You are viewing a plain text version of this content. The canonical link for it is here.

Posted to user@flink.apache.org by kedar mhaswade <ke...@gmail.com> on 2018/03/26 23:32:49 UTC

Programmatic creation of YARN sessions and deployment (running) Flink jobs on it.

Typically, when one wants to run a Flink job on a Hadoop YARN installation,
one creates a Yarn session (e.g. ./bin/yarn-session.sh -n 4 -qu
test-yarn-queue) and runs intended Flink job(s) (e.g. ./bin/flink run -c
MyFlinkApp -m job-manager-host:job-manager-port <overriding app config
params> myapp.jar) on the Flink cluster whose job manager URL is returned
by the previous command.

My questions are:
- Does yarn-session.sh need conf/flink-conf.yaml to be available in Flink
installation on every container in YARN? If this file is needed, how can
one run different YARN sessions (with potentially very different
configurations) on the same Hadoop YARN installation simultaneously?
- Is it possible to start the YARN session programmatically? If yes, I
believe I should look at classes like YarnClusterClient
<https://ci.apache.org/projects/flink/flink-docs-stable/api/java/org/apache/flink/yarn/YarnClusterClient.html>.
Is that right? Is there any other guidance on how to do this
programmatically (e.g.

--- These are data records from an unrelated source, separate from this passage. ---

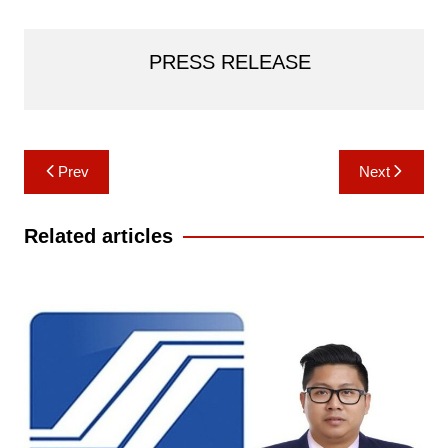
PRESS RELEASE
Post
Prev
Next
navigation
Related articles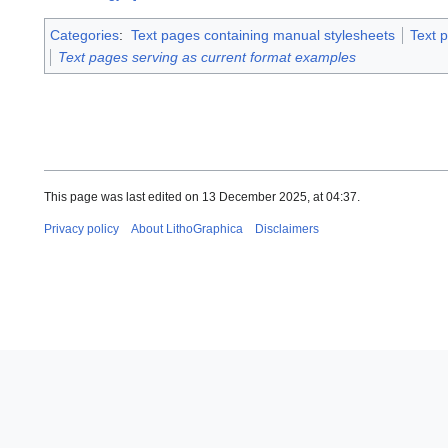
Categories
:
Text pages containing manual stylesheets
Text 
Text pages serving as current format examples
This page was last edited on 13 December 2025, at 04:37.
Privacy policy
About LithoGraphica
Disclaimers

I have a management UI that wants to start/stop YARN
sessions and deploy Flink jobs to it)?

Regards,
Kedar

Re: Programmatic creation of YARN sessions and deployment (running) Flink jobs on it.

Posted by Chesnay Schepler <ch...@apache.org>.

Hello,

I think the flink-conf.yaml should only be required on the node on which 
you call yarn-session.sh.

For starting the session cluster programmatically you would have to look 
into the YarnClusterDescriptor (for starting the session cluster) and 
the YarnClusterClient for submitting jobs (but you get a client from the 
cluster descriptor).
Do note however that these are internal API's; they may or may not be 
documented, they may rely on specific behavior of the CLI and there are 
no API stability guarantees.

The YARNSessionFIFOITCase may provide some hints on how to use it.

On 27.03.2018 01:32, kedar mhaswade wrote:
> Typically, when one wants to run a Flink job on a Hadoop YARN 
> installation, one creates a Yarn session (e.g. ./bin/yarn-session.sh 
> -n 4 -qu test-yarn-queue) and runs intended Flink job(s) (e.g. 
> ./bin/flink run -c MyFlinkApp -m job-manager-host:job-manager-port 
> <overriding app config params> myapp.jar) on the Flink cluster whose 
> job manager URL is returned by the previous command.
>
> My questions are:
> - Does yarn-session.sh need conf/flink-conf.yaml to be available in 
> Flink installation on every container in YARN? If this file is needed, 
> how can one run different YARN sessions (with potentially very 
> different configurations) on the same Hadoop YARN installation 
> simultaneously?
> - Is it possible to start the YARN session programmatically? If yes, I 
> believe I should look at classes like YarnClusterClient 
> <https://ci.apache.org/projects/flink/flink-docs-stable/api/java/org/apache/flink/yarn/YarnClusterClient.html>. 
> Is that right? Is there any other guidance on how to do this 
> programmatically (e.g. I have a management UI that wants to start/stop 
> YARN sessions and deploy Flink jobs to it)?
>
> Regards,
> Kedar
>